The economic impact of the virus is still impossible to determine, but one state media outlet and some economists have said that China’s growth rate could drop two percentage points this quarter because of the outbreak, which has brought large parts of the country to a standstill. A decline on that scale could mean $62 billion in lost growth.
The coronavirus, which first appeared in the central city of Wuhan, has already killed more than 200 people and infected more people than the SARS outbreak in 2003. A disease of this magnitude wasn’t even on China’s radar. Before the outbreak, the government was more worried that social unrest could be its “black swan” problem — an improbable but chaotic event officials feared could be spurred by rising unemployment.

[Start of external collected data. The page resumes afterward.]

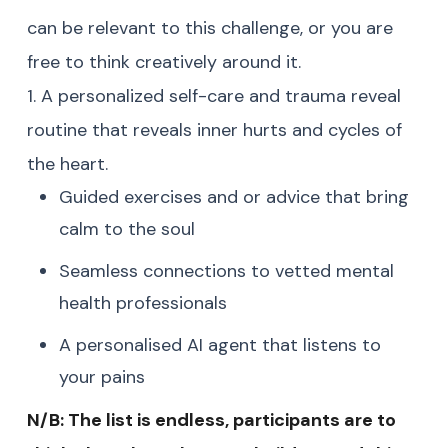
can be relevant to this challenge, or you are
free to think creatively around it.
1. A personalized self-care and trauma reveal
routine that reveals inner hurts and cycles of
the heart.
Guided exercises and or advice that bring
calm to the soul
Seamless connections to vetted mental
health professionals
A personalised AI agent that listens to
your pains
N/B: The list is endless, participants are to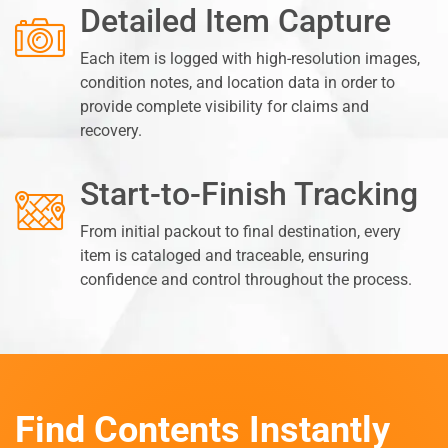
Detailed Item Capture
Each item is logged with high-resolution images,
condition notes, and location data in order to
provide complete visibility for claims and
recovery.
Start-to-Finish Tracking
From initial packout to final destination, every
item is cataloged and traceable, ensuring
confidence and control throughout the process.
Find Contents Instantly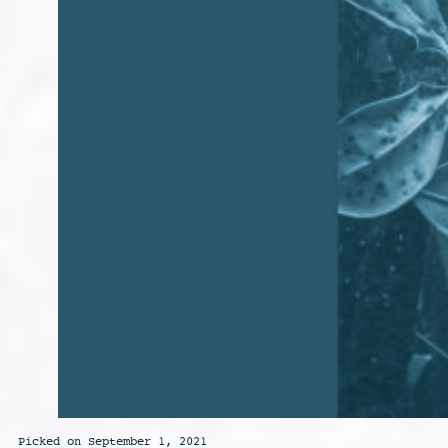
Picked on September 1, 2021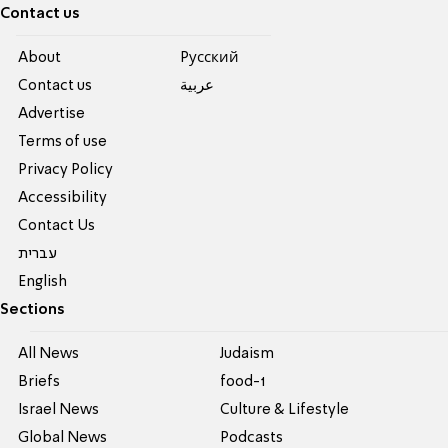
Contact us
About
Pусский
Contact us
عربية
Advertise
Terms of use
Privacy Policy
Accessibility
Contact Us
עברית
English
Sections
All News
Judaism
Briefs
food-1
Israel News
Culture & Lifestyle
Global News
Podcasts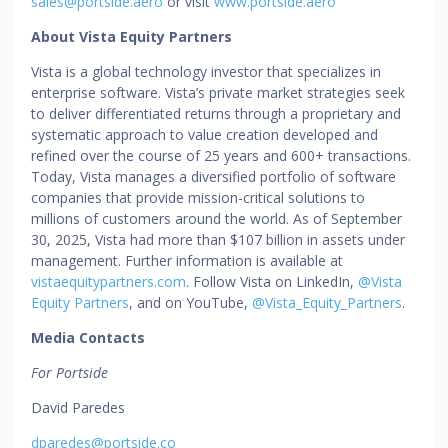
sales@portside.aero
or visit
www.portside.aero
About Vista Equity Partners
Vista is a global technology investor that specializes in
enterprise software. Vista’s private market strategies seek
to deliver differentiated returns through a proprietary and
systematic approach to value creation developed and
refined over the course of 25 years and 600+ transactions.
Today, Vista manages a diversified portfolio of software
companies that provide mission-critical solutions to
millions of customers around the world. As of September
30, 2025, Vista had more than $107 billion in assets under
management. Further information is available at
vistaequitypartners.com
. Follow Vista on LinkedIn,
@Vista
Equity Partners
, and on YouTube,
@Vista_Equity_Partners
.
Media Contacts
For Portside
David Paredes
dparedes@portside.co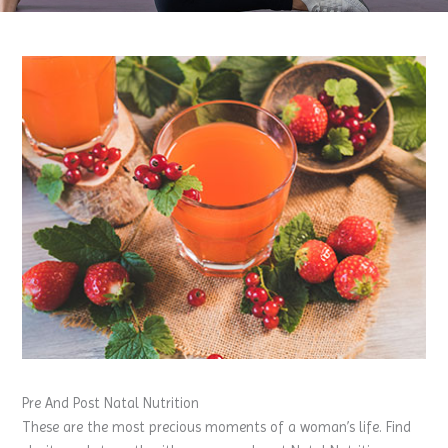
Pre And Post Natal Nutrition
These are the most precious moments of a woman’s life. Find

Now Beijing is scrambling to stop the virus from cratering its economy. The ruling Communist Party recently put Premier Li Keqiang in charge of virus control. The decision was a clear signal that stopping the virus is “the priority among priorities” for the government right now, the official People’s Daily newspaper wrote in a recent commentary.
So far, policymakers have taken some steps to help the businesses that are most affected by the rapid spread of the disease.

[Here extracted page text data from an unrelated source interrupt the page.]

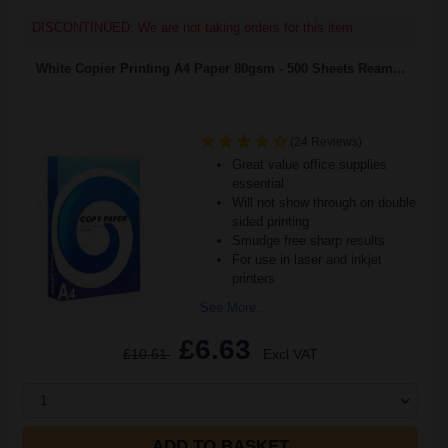
DISCONTINUED: We are not taking orders for this item.
White Copier Printing A4 Paper 80gsm - 500 Sheets Ream...
(24 Reviews)
Great value office supplies
essential
Will not show through on double
sided printing
Smudge free sharp results
For use in laser and inkjet
printers
See More...
£6.63
£10.61
Excl VAT
1
ADD TO BASKET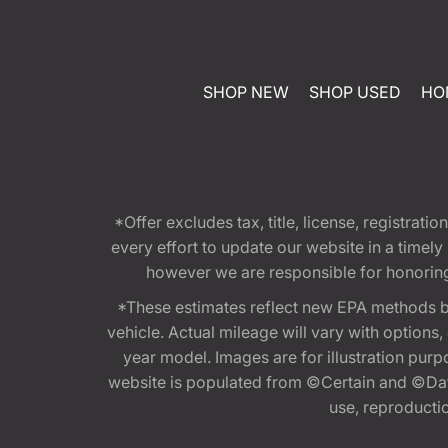
SHOP NEW
SHOP USED
HO
*Offer excludes tax, title, license, registra
every effort to update our website in a timel
however we are responsible for honoring th
*These estimates reflect new EPA methods b
vehicle. Actual mileage will vary with options
year model. Images are for illustration purp
website is populated from ©Certain and ©Data
use, reproduction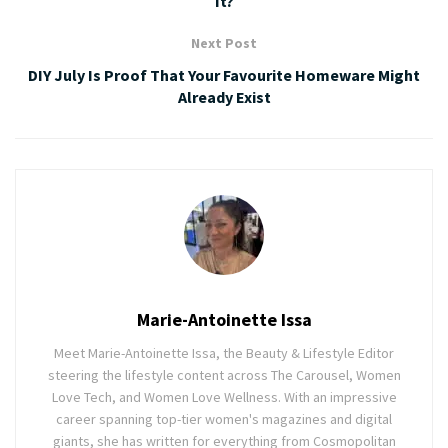
It?
Next Post
DIY July Is Proof That Your Favourite Homeware Might
Already Exist
Marie-Antoinette Issa
Meet Marie-Antoinette Issa, the Beauty & Lifestyle Editor
steering the lifestyle content across The Carousel, Women
Love Tech, and Women Love Wellness. With an impressive
career spanning top-tier women's magazines and digital
giants, she has written for everything from Cosmopolitan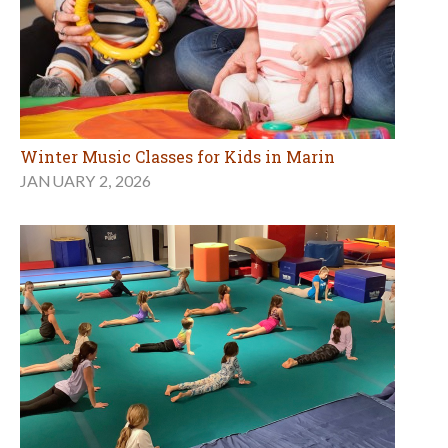
Winter Music Classes for Kids in Marin
JANUARY 2, 2026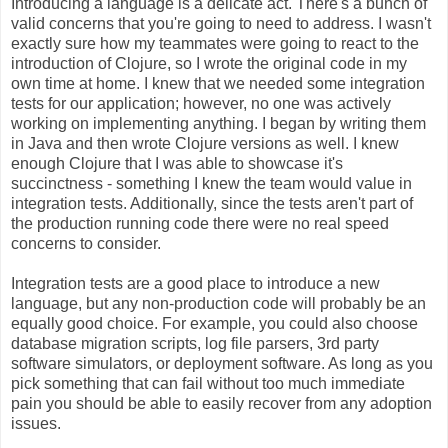
Introducing a language is a delicate act. There's a bunch of
valid concerns that you're going to need to address. I wasn't
exactly sure how my teammates were going to react to the
introduction of Clojure, so I wrote the original code in my
own time at home. I knew that we needed some integration
tests for our application; however, no one was actively
working on implementing anything. I began by writing them
in Java and then wrote Clojure versions as well. I knew
enough Clojure that I was able to showcase it's
succinctness - something I knew the team would value in
integration tests. Additionally, since the tests aren't part of
the production running code there were no real speed
concerns to consider.
Integration tests are a good place to introduce a new
language, but any non-production code will probably be an
equally good choice. For example, you could also choose
database migration scripts, log file parsers, 3rd party
software simulators, or deployment software. As long as you
pick something that can fail without too much immediate
pain you should be able to easily recover from any adoption
issues.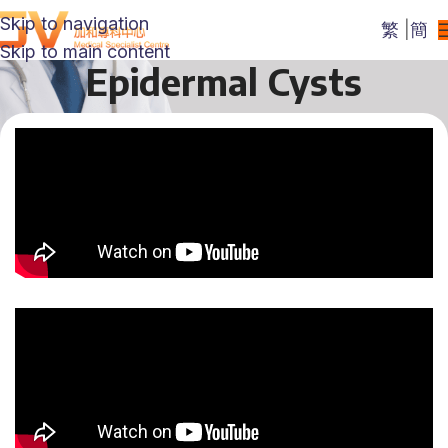
Skip to navigation
繁
|
簡
Skip to main content
Epidermal Cysts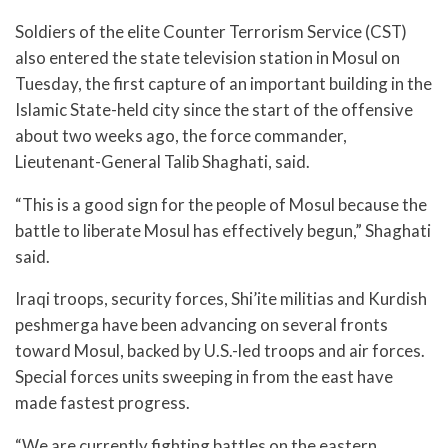
Soldiers of the elite Counter Terrorism Service (CST)
also entered the state television station in Mosul on
Tuesday, the first capture of an important building in the
Islamic State-held city since the start of the offensive
about two weeks ago, the force commander,
Lieutenant-General Talib Shaghati, said.
“This is a good sign for the people of Mosul because the
battle to liberate Mosul has effectively begun,” Shaghati
said.
Iraqi troops, security forces, Shi’ite militias and Kurdish
peshmerga have been advancing on several fronts
toward Mosul, backed by U.S.-led troops and air forces.
Special forces units sweeping in from the east have
made fastest progress.
“We are currently fighting battles on the eastern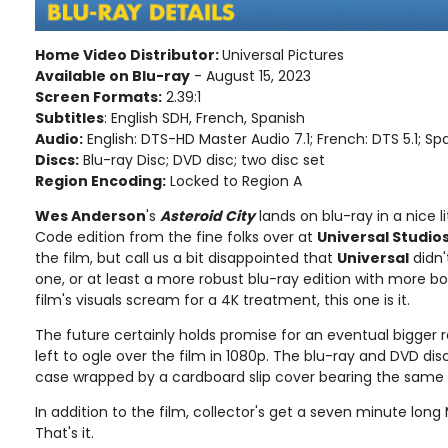
Home Video Distributor:
Universal Pictures
Available on Blu-ray
- August 15, 2023
Screen Formats:
2.39:1
Subtitles
: English SDH, French, Spanish
Audio:
English: DTS-HD Master Audio 7.1; French: DTS 5.1; Spa
Discs:
Blu-ray Disc; DVD disc; two disc set
Region Encoding:
Locked to Region A
Wes Anderson
's
Asteroid City
lands on blu-ray in a nice li
Code edition from the fine folks over at
Universal Studio
the film, but call us a bit disappointed that
Universal
didn'
one, or at least a more robust blu-ray edition with more bo
film's visuals scream for a 4K treatment, this one is it.
The future certainly holds promise for an eventual bigger r
left to ogle over the film in 1080p. The blu-ray and DVD di
case wrapped by a cardboard slip cover bearing the same 
In addition to the film, collector's get a seven minute long
That's it.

Central and local governments have allocated $12.6 billion so far to spend on medical treatment and equipment.
Major banks have cut interest rates for small businesses and individuals in the worst-hit areas. And the Bank of China said it would allow people in Wuhan and the rest of Hubei province to delay their loan payments for several months if they lose their source of income because of the disruption.
The government will likely have to be even more aggressive in the coming months to avert a more serious slowdown, according to Chinese economist Zhang Ming.
Zhang, who works at the Chinese Academy of Social Sciences, wrote this week that he expects economic growth to slump by a percentage point to 5% in the first quarter, assuming the epidemic lasts until the end of March. He described that as his most optimistic scenario, but didn’t give a specific forecast should the outbreak last even longer.
The government could cut taxes and boost spending on public healthcare and employment training, Zhang said. He also expects local governments to spend more on infrastructure. By boosting economic activity and creating jobs, he added, cities can offset any weakness in private investment in real estate and manufacturing.
The central bank is also likely to deliver more interest rate cuts to stabilize the economy, Zhang said. Altogether, he said such measures could help growth rebound next quarter and push annual GDP growth to around 5.7%. While that’s lower than last year’s 6.1% growth, it would be in line with many analyst expectations.
Others take a more pessimistic view.
Analysts at Nomura believe growth could drop by two percentage points or more in the first quarter. The Global Times, a state-run tabloid, wrote Friday that the outbreak could shave two percentage points off GDP growth this quarter, citing industry insiders. Government’s efforts to contain the virus by extending Lunar New Year holidays and forcing factories to shut down could “take a piece out of the nation’s manufacturing industry and disrupt the global supply chain.”
Measuring the fallout
Other sectors might have more to lose right now. Tourism — a multibillion-dollar industry during the Lunar New Year — has been decimated as the government quarantines major population centers and people avoid traveling for fear of becoming infected. Major travel companies, hotels and airlines have offered refunds through most of February, while some airlines have suspended services to and from China.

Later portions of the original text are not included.